When Eliot Coleman began growing vegetables on the acidic, rocky soils of coastal Brooksville in the late 1960s, introducing himself as an organic farmer earned suspicious looks. Members of the young movement were often seen as unscientific or backward.
Today, he’s a famed author and advocate for building soil with organic matter to grow without pesticides year round, and this country’s organic food sector is worth nearly $70 billion.
As the organic movement grows into an increasingly valuable industry and national standards are adopted, ideological and political disagreements are being raised about what an “organic” label can, or should, certify.
Most organic farms are certified by the United States Department of Agriculture, which established a program in 2002 to standardize what regional organizations, including the Maine Organic Farmers and Gardeners Association, developed beginning in the 1970s.
The USDA has since allowed hydroponic farms, or ones that grow produce in water, and “confined animal feeding operations” — commonly known as factory farms, which give animals little or no access to pasture — to be certified organic.
To many small growers who see “organic” as a complete system that focuses on soil health and animal welfare, that’s a betrayal of what the word means. One way they’re pushing back is by adding a certification from the Real Organic Project, which evaluates them with stricter standards and openly opposes the USDA’s practices.
Real Organic, which did not respond to an interview request, also maintains that the USDA isn’t enforcing its own soil fertility standards.
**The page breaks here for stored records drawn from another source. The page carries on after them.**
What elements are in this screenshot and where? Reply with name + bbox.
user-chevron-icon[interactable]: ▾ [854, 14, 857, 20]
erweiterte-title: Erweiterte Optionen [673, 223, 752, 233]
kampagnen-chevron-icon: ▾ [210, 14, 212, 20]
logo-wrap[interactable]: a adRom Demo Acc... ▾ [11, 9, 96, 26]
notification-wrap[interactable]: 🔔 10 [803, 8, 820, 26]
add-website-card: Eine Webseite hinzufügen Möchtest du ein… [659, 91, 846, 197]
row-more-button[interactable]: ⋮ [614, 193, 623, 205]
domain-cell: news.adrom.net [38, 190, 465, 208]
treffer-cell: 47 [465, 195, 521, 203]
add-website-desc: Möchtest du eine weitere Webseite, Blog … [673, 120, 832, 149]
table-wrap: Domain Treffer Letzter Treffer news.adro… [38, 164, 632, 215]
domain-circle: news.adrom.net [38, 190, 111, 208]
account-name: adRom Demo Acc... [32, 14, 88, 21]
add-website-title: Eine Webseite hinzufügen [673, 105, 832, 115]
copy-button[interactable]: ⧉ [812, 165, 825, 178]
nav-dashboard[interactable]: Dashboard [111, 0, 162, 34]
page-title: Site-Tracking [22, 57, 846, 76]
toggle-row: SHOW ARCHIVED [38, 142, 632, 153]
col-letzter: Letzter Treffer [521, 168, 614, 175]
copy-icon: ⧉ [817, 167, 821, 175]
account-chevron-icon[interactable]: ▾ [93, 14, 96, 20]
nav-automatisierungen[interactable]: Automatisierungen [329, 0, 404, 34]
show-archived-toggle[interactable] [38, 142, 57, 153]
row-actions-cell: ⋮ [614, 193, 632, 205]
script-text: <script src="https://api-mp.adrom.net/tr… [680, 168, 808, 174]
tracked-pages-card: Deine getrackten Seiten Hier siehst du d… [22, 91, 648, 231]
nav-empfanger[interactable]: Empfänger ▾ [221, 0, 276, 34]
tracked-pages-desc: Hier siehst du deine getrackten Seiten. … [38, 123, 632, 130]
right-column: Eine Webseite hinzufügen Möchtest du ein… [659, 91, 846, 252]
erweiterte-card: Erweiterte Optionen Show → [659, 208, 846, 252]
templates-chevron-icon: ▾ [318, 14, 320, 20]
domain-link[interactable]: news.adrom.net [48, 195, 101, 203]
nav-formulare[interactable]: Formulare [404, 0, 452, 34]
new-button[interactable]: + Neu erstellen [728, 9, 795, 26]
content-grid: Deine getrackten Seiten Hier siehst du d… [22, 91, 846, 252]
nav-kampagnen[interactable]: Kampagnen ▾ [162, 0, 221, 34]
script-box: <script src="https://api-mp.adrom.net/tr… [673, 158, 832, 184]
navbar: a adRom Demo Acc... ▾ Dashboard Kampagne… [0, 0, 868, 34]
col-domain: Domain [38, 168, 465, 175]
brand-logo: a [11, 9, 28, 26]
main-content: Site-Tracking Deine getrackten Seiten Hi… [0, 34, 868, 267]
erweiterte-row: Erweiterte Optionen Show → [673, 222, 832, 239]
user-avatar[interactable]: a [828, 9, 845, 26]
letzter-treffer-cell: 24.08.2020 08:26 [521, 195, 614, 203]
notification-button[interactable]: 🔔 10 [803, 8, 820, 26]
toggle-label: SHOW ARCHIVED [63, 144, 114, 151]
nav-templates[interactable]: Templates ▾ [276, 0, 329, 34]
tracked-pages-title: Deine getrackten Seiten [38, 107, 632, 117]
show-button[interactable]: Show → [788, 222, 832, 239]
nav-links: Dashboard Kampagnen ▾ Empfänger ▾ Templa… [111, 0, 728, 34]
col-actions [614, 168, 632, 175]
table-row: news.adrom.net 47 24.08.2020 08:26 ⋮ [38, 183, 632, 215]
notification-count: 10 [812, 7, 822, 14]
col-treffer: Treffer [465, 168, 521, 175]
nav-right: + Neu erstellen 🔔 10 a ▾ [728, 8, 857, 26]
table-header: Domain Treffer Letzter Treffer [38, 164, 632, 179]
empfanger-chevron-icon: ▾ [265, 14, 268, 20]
A spokesperson for the USDA said the organization stands by its federal standards, which are developed through a “robust” public comment process balancing the interests of consumers and producers.
In Maine, 59 farms are listed on Real Organic Project’s directory, out of more than 1,000 nationwide.
For farmers like Coleman, it’s an effort to defend the integrity of their farming methods and the word that defines them as powerful corporate farms enter the industry. If they don’t, buyers might not know if their food was grown in a way they support.
Independent organizations can certify farms to the national standards, but interpret them differently. MOFGA Certification Services, an LLC owned by the larger nonprofit, has a stricter approach than in other regions of the country and continues to advocate for strengthening the USDA requirements, according to Sarah Alexander, executive director of MOFGA. It doesn’t certify hydroponics or factory farms.
MOFGA also joined the Real Organic Project in a 2021 lawsuit against the USDA to challenge hydroponic growing. The suit was dismissed, but more litigation may follow.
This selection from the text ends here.